Yahya Cholil Staquf : « trop de musulmans voient la civilisation comme quelque chose qu’il faut combattre »

 

C’est une parole rare dans nos débats, venue d’Indonésie, premier pays musulman du monde (plus de 12% à lui tout seul) recueillie par  le site belge Le Vif.be .

 

En tant que secrétaire général de la plus grande association de musulmans d’Indonésie, Kyai Haji Yahya Cholil Staquf peut difficilement être accusé d’islamophobie. Ses critiques contre l’islam n’en sont pas moins implacables. « Certains de mes amis occidentaux sont islamophobes. Et sincèrement, je peux les comprendre. »

Yahya Cholil Staquf joue un rôle éminent au sein de Nahdlatul Ulama, une association de musulmans indonésienne qui d’après ses dires représente environ 50 millions de croyants sunnites. Nahdlatul Ulama prêche un message modéré d’amour universel, mais pour le secrétaire général il est clair qu’il existe un autre islam.

Beaucoup de politiques et d’intellectuels occidentaux affirment que le terrorisme islamique n’a rien à voir avec l’islam. Est-ce exact selon vous ?

Yahya Cholil Staquf: Évidemment qu’il y a un rapport. Les politiques occidentaux feraient mieux d’arrêter de prétendre que l’extrémisme et le terrorisme n’ont rien à voir avec l’islam.

Le fondamentalisme violent n’est-il pas simplement une perversion de la « véritable » doctrine islamique ?

Il y a un rapport clair entre fondamentalisme, terrorisme et les thèses de base de l’orthodoxie islamiste.
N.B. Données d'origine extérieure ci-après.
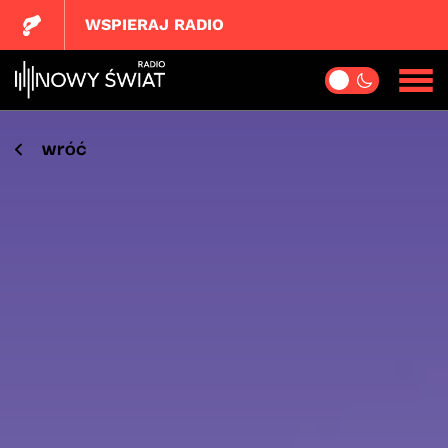
WSPIERAJ RADIO
wróć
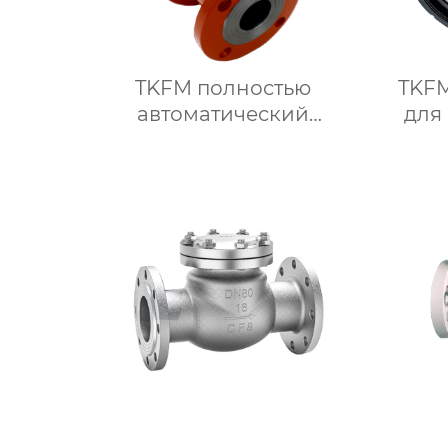
TKFM полностью
TKFM
автоматический
для
фланцевый шаровой
от
кран с интеллектуальным
управлением для
дрос
системы
заж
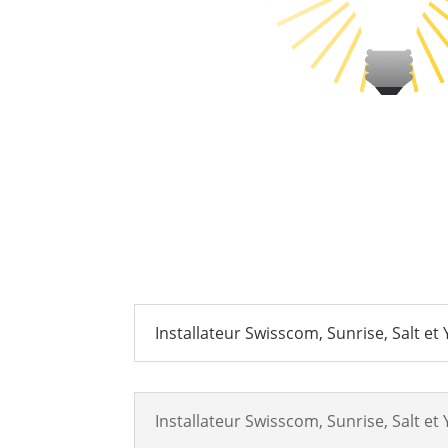
Installateur Swisscom, Sunrise, Salt et
Installateur Swisscom, Sunrise, Salt et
Si nous n’obtenons pas de consensus sur ce plan, nous ne vaincrons jamais définitivement la violence fondamentaliste de l’islam. L’Occident doit cesser d’assimiler ces réflexions à l’islamophobie. Je suis un musulman croyant. Est-ce qu’on veut me qualifier moi, un savant islamique, d’islamophobe ?

Quels fondements de l’islam traditionnel sont problématiques pour vous ?

Je voudrais citer trois problèmes importants. Premièrement, il y a les relations des musulmans par rapport aux non-musulmans. Deuxièmement, les relations de musulmans contre l’état. Et troisièmement, il y a le rapport à la justice.

Commençons par le rapport des musulmans par rapport aux non-musulmans. Quel est le problème ?

Dans la tradition classique, le rapport de musulmans vis-à-vis des non-musulmans est un rapport de ségrégation et d’hostilité. Ils avaient peut-être leurs raisons au Moyen-Âge, quand l’orthodoxie islamiste s’est consolidée, mais aujourd’hui une telle doctrine est tout simplement déraisonnable. Il arrive qu’elle empêche les musulmans de vivre pacifiquement dans les sociétés multiculturelles du 21e siècle.

Ce sont des paroles dures. Si elles venaient d’un politique occidental, on le taxerait probablement de racisme et d’islamophobie.

Je ne dis pas que l’islam est la seule chose qui incite les musulmans en Occident à mener une vie plus ou moins séparée en dehors de la société. Nous pouvons admettre qu’il y a également des causes à trouver au sein de cette société. Il y a du racisme, comme partout. Mais cela n’empêche pas que l’islam traditionnel, qui cultive une attitude de ségrégation et d’hostilité contre les non-musulmans, joue un rôle important.